Bikers across SA in e-toll protests
For years mainstream South African motorcyclists stayed out of the simmering toll-road debate, even though it was patently unfair that they were, in almost every case, being charged the same for a bike with two people on it as a 4x4 double-cab loaded with the whole family, the in-laws and the Weber braai, towing a six-metre, 180kW powerboat with a bigger engine than most motorcycles.
But e-tolling, because of its invasive nature and the knowledge that so much more of its income will go to investors in Austria than towards on the roads it was ostensibly invented to pay for, has a way of making people re-evaluate their position.
Then, when Sanral started making noises about tolling the two existing major routes in and out of greater Cape Town, suddenly it wasn’t a Gauteng problem any more, and Bikers Against e-Tolls was born, first in Johannesburg and spreading rapidly across the country.
The 14 September BAT ride was only the second in Cape Town, but it marked an unprecedented solidarity in two-wheeled opposition to e-tolling. It was one of nine planned runs across the country, aimed at bringing home as much to four-wheeled motorists as to Sanral that mainstream riders are getting revved up about being charged for riding on roads they’ve already paid for with a punitive fuel levy.
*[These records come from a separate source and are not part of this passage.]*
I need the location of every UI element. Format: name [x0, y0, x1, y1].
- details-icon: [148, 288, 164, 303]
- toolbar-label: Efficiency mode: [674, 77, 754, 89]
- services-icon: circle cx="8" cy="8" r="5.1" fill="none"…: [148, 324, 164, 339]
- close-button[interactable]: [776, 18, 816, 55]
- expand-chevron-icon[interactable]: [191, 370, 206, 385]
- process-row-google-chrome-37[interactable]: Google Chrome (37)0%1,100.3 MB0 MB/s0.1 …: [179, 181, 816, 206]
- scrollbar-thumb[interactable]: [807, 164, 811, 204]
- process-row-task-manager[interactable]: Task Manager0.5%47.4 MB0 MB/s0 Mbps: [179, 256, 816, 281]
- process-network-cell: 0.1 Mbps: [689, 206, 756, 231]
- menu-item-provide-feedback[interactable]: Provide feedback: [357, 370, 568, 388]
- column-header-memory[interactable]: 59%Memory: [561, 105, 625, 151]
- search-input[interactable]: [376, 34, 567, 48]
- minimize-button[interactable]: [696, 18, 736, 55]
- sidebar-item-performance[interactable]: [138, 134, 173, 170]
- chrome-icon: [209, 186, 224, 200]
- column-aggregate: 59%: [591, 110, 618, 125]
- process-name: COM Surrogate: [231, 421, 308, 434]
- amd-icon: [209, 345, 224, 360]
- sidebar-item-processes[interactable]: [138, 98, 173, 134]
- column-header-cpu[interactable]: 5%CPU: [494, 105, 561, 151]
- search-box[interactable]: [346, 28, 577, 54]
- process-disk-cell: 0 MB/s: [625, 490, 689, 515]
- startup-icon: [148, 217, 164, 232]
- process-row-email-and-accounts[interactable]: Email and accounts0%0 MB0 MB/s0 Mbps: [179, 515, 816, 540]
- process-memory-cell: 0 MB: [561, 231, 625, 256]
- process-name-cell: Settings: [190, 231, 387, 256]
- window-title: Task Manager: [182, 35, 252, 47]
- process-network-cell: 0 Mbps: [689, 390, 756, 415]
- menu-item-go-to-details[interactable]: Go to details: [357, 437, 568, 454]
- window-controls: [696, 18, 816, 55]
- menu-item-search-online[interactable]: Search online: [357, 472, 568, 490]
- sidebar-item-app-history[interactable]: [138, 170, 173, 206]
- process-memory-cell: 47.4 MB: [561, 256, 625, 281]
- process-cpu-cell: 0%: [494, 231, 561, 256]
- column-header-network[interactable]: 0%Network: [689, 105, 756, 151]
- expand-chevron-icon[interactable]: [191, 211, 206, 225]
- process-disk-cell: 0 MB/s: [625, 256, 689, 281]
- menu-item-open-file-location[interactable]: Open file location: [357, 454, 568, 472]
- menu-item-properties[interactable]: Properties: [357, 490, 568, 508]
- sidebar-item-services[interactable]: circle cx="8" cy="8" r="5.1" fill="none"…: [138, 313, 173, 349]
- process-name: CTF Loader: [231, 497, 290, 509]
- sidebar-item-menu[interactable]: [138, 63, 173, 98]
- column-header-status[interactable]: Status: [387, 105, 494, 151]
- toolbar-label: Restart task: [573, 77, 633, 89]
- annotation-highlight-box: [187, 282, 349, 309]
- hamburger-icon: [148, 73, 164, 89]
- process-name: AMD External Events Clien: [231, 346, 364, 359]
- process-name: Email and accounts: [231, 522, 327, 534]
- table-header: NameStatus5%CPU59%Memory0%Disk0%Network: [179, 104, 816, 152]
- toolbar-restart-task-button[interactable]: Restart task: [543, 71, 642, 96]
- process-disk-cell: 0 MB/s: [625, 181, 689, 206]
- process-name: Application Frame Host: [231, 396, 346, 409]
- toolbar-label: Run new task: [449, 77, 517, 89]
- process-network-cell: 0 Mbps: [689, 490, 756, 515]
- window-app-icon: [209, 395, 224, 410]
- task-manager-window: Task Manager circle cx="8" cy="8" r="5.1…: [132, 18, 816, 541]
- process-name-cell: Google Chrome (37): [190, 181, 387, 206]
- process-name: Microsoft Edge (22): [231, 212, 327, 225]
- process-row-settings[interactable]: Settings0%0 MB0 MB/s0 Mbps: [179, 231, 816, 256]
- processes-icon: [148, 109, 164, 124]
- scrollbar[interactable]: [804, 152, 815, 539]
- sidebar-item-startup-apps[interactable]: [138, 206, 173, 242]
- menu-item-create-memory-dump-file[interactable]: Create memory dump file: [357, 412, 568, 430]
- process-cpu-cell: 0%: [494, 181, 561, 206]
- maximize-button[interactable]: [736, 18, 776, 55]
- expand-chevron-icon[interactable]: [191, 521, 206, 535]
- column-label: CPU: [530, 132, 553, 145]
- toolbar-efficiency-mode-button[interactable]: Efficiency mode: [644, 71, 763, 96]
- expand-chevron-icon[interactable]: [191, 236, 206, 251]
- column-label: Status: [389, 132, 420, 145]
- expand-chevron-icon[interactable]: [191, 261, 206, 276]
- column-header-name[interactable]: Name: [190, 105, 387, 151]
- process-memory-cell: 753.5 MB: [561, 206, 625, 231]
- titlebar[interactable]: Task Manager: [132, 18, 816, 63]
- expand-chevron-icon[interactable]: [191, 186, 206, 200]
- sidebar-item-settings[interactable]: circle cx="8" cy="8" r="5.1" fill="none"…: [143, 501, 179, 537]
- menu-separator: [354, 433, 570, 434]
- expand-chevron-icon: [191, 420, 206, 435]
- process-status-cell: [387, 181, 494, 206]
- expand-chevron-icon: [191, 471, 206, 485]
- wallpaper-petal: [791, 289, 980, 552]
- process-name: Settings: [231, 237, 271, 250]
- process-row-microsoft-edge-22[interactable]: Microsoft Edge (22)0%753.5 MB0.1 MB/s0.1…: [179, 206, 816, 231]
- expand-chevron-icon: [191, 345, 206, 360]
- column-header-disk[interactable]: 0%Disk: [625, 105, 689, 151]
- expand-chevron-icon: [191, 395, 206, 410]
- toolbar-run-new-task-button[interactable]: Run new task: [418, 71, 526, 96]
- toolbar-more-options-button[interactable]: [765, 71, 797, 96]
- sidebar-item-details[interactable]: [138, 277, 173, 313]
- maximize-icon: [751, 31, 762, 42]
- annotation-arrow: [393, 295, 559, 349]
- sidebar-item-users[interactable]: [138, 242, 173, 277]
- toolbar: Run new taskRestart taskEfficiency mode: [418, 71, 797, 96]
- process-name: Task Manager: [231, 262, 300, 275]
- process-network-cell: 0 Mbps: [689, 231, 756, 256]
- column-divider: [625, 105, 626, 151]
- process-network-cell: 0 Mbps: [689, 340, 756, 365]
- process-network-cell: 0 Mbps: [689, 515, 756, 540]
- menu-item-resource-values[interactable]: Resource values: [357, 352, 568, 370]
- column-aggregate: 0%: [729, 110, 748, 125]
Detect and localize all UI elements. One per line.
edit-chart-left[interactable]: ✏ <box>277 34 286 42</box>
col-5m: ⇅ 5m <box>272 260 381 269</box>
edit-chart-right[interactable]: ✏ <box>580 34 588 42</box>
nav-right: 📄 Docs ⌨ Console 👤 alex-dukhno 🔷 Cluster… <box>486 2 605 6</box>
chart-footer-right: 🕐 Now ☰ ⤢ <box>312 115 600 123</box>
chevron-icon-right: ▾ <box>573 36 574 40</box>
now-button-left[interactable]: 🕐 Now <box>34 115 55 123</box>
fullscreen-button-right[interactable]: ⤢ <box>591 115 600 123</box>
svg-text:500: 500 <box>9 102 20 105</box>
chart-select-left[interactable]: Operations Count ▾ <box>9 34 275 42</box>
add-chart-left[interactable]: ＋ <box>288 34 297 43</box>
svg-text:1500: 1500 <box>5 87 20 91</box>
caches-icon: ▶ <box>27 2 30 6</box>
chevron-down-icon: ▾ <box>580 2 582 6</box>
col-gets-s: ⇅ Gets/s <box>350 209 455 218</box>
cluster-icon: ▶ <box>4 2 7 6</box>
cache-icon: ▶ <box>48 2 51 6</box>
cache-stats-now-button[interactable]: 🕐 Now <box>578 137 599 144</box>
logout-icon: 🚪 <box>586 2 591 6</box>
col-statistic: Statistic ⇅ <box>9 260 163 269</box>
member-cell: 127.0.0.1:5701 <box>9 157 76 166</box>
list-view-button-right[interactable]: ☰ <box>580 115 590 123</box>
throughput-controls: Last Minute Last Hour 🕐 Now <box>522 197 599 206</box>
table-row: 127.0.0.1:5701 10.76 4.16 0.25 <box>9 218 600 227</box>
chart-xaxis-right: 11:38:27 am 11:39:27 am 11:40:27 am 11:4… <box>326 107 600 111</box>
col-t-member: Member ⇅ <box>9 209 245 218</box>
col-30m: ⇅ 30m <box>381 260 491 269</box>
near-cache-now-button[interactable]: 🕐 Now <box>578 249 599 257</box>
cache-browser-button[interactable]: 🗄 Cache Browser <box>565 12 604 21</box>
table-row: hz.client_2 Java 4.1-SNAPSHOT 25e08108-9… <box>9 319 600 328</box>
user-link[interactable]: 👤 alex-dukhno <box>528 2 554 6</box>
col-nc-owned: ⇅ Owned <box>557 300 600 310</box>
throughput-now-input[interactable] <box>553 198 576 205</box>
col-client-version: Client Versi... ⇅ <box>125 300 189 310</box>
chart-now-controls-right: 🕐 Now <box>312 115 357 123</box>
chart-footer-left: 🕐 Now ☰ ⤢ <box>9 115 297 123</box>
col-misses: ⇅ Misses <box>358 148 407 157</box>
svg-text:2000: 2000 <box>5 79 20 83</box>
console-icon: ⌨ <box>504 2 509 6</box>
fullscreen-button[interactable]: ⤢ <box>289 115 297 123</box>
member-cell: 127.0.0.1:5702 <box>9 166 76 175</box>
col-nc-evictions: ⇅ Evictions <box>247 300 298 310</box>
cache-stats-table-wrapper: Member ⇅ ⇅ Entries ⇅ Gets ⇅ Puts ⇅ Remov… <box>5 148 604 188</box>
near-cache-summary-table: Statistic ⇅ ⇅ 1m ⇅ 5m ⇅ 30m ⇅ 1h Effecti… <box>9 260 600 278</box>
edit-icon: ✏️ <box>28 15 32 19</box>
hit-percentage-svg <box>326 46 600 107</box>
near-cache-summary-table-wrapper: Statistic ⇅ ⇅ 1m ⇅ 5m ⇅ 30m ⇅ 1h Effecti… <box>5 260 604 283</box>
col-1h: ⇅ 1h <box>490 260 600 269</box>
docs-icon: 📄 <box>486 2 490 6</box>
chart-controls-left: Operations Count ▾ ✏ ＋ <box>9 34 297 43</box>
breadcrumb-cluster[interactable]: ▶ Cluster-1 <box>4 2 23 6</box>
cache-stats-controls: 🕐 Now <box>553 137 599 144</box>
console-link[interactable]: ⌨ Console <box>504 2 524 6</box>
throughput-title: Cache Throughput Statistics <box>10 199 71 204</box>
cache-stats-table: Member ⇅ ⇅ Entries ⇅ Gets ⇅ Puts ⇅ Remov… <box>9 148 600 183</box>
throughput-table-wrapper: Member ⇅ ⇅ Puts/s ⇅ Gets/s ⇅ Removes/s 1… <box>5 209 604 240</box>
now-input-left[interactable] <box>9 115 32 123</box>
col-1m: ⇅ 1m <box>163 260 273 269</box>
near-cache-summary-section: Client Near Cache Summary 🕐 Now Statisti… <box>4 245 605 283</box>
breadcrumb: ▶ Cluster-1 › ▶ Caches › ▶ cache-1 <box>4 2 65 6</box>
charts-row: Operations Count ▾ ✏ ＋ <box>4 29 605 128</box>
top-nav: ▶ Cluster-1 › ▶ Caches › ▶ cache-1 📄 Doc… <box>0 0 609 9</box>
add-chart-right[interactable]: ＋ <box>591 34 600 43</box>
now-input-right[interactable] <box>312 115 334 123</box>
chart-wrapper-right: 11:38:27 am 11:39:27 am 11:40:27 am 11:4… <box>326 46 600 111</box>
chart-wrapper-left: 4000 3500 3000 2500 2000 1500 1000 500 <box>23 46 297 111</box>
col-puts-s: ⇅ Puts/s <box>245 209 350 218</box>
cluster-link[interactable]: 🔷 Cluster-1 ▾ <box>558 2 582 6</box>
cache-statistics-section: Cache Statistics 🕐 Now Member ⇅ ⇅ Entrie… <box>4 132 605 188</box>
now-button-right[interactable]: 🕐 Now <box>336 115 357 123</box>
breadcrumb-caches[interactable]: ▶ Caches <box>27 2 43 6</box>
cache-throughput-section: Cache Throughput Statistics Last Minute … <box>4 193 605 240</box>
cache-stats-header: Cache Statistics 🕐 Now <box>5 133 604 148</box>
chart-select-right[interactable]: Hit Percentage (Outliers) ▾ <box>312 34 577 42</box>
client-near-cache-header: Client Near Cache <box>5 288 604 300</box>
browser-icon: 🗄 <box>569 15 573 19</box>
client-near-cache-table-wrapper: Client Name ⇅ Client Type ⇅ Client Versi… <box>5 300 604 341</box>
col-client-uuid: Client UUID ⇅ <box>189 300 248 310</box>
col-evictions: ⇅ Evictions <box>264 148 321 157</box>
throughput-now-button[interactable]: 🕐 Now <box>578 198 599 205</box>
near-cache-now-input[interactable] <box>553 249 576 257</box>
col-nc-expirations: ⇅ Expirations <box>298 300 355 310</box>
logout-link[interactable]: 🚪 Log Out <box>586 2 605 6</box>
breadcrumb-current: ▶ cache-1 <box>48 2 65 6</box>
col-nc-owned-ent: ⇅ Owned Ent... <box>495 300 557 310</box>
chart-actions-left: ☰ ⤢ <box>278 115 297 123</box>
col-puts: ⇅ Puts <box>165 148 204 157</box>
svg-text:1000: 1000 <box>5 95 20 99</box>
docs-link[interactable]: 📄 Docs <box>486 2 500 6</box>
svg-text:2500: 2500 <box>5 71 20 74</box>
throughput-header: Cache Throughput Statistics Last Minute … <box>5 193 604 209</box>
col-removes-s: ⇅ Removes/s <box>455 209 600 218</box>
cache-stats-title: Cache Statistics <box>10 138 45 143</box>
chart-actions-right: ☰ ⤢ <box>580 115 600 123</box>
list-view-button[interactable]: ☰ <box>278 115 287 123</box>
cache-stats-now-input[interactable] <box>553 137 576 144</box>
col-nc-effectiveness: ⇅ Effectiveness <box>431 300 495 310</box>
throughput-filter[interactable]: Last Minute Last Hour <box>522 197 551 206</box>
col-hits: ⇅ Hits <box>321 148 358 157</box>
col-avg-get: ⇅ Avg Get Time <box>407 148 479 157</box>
Despite threatening weather and a last-minute problem with provincial authorities over permission to ride the planned route, nearly 60 motorcyclists, on bikes of all shapes and sizes, turned out for a problem-free ride which - not entirely by accident - took in a number of the roads Sanral is planning to toll, to a biker-friendly pub in Montague Gardens.
Given that the same thing was happening in at least eight other places across the country, maybe it is time for Sanral to sit up and take note.